Extracted records
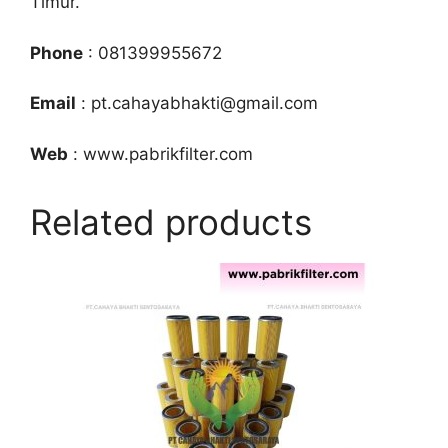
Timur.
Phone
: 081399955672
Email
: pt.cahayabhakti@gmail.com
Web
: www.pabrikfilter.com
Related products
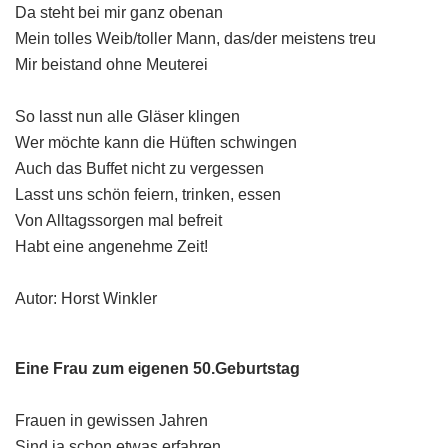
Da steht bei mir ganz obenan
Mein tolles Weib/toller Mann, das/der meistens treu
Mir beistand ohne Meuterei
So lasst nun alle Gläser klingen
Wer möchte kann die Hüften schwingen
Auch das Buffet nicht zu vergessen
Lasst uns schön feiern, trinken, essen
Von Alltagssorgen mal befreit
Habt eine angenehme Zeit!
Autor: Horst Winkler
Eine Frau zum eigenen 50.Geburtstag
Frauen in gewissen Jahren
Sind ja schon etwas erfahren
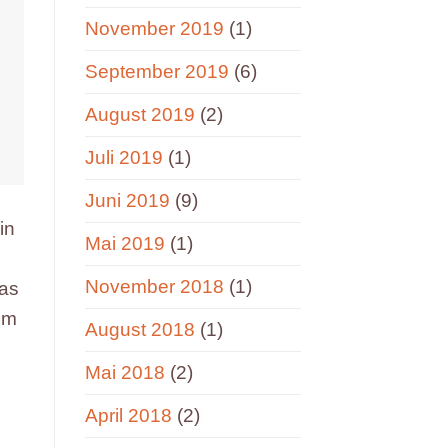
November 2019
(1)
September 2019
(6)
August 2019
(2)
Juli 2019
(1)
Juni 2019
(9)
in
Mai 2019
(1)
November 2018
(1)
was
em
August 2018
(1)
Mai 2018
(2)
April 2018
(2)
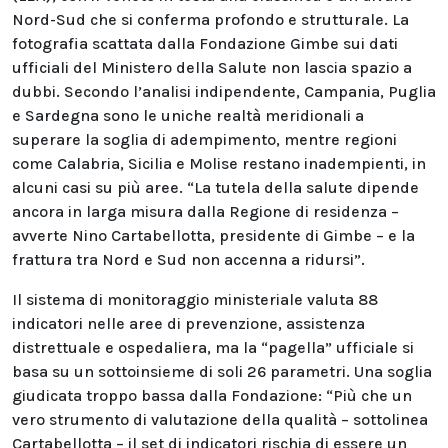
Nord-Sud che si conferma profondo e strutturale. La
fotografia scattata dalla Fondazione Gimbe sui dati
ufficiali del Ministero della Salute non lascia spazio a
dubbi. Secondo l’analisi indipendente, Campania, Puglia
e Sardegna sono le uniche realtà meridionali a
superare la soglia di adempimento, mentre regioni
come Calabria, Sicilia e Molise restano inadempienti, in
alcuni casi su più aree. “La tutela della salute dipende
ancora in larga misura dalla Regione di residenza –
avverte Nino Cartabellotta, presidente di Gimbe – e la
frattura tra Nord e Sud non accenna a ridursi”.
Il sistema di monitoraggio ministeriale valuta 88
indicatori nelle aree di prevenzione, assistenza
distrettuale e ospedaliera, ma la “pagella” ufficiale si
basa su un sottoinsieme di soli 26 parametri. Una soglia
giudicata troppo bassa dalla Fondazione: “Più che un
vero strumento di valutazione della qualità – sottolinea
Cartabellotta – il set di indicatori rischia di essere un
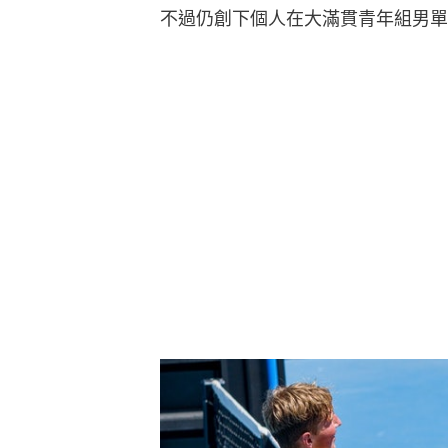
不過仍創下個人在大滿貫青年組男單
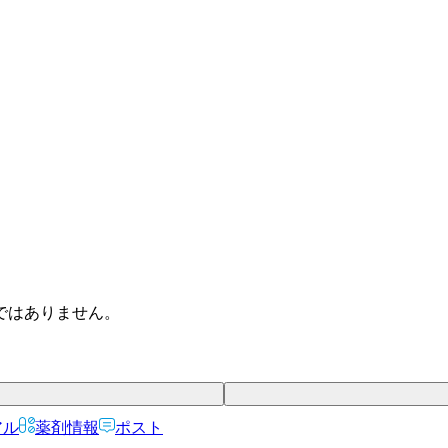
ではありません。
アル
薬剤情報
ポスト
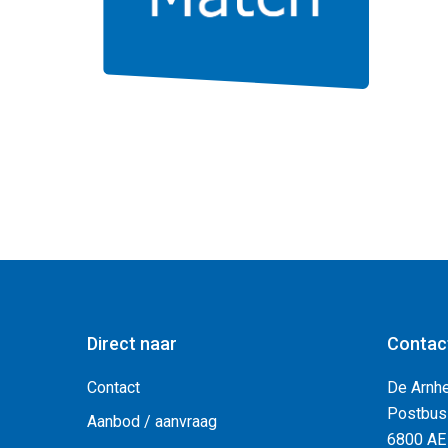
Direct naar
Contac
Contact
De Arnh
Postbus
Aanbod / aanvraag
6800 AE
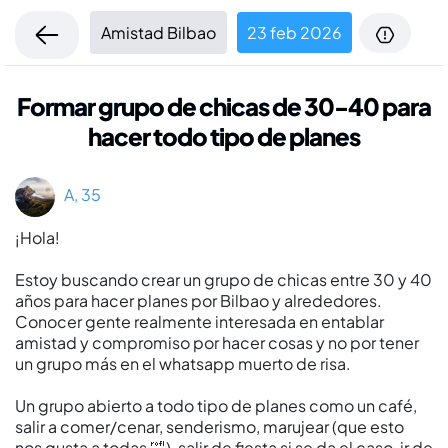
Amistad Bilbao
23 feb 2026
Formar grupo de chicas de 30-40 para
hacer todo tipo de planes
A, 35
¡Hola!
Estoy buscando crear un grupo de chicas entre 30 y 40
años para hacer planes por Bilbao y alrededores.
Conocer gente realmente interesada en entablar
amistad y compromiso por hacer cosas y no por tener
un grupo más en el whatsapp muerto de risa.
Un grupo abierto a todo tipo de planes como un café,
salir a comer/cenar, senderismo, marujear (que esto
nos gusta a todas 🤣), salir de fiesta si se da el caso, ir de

THE TASK: Although the records above contain pictures, output every line exactly and leave the pictures out.

SOLUTION TO THIS PROBLEM:
Timur.
Phone
: 081399955672
Email
: pt.cahayabhakti@gmail.com
Web
: www.pabrikfilter.com
Related products
Da steht bei mir ganz obenan
Mein tolles Weib/toller Mann, das/der meistens treu
Mir beistand ohne Meuterei
So lasst nun alle Gläser klingen
Wer möchte kann die Hüften schwingen
Auch das Buffet nicht zu vergessen
Lasst uns schön feiern, trinken, essen
Von Alltagssorgen mal befreit
Habt eine angenehme Zeit!
Autor: Horst Winkler
Eine Frau zum eigenen 50.Geburtstag
Frauen in gewissen Jahren
Sind ja schon etwas erfahren
November 2019
(1)
September 2019
(6)
August 2019
(2)
Juli 2019
(1)
Juni 2019
(9)
in
Mai 2019
(1)
November 2018
(1)
was
em
August 2018
(1)
Mai 2018
(2)
April 2018
(2)
Nord-Sud che si conferma profondo e strutturale. La
fotografia scattata dalla Fondazione Gimbe sui dati
ufficiali del Ministero della Salute non lascia spazio a
dubbi. Secondo l’analisi indipendente, Campania, Puglia
e Sardegna sono le uniche realtà meridionali a
superare la soglia di adempimento, mentre regioni
come Calabria, Sicilia e Molise restano inadempienti, in
alcuni casi su più aree. “La tutela della salute dipende
ancora in larga misura dalla Regione di residenza –
avverte Nino Cartabellotta, presidente di Gimbe – e la
frattura tra Nord e Sud non accenna a ridursi”.
Il sistema di monitoraggio ministeriale valuta 88
indicatori nelle aree di prevenzione, assistenza
distrettuale e ospedaliera, ma la “pagella” ufficiale si
basa su un sottoinsieme di soli 26 parametri. Una soglia
giudicata troppo bassa dalla Fondazione: “Più che un
vero strumento di valutazione della qualità – sottolinea
Cartabellotta – il set di indicatori rischia di essere un
不過仍創下個人在大滿貫青年組男單
ではありません。
アル
薬剤情報
ポスト
Direct naar
Contac
Contact
De Arnh
Postbus
Aanbod / aanvraag
6800 AE
Amistad Bilbao
23 feb 2026
Formar grupo de chicas de 30-40 para
hacer todo tipo de planes
A, 35
¡Hola!
Estoy buscando crear un grupo de chicas entre 30 y 40
años para hacer planes por Bilbao y alrededores.
Conocer gente realmente interesada en entablar
amistad y compromiso por hacer cosas y no por tener
un grupo más en el whatsapp muerto de risa.
Un grupo abierto a todo tipo de planes como un café,
salir a comer/cenar, senderismo, marujear (que esto
nos gusta a todas 🤣), salir de fiesta si se da el caso, ir de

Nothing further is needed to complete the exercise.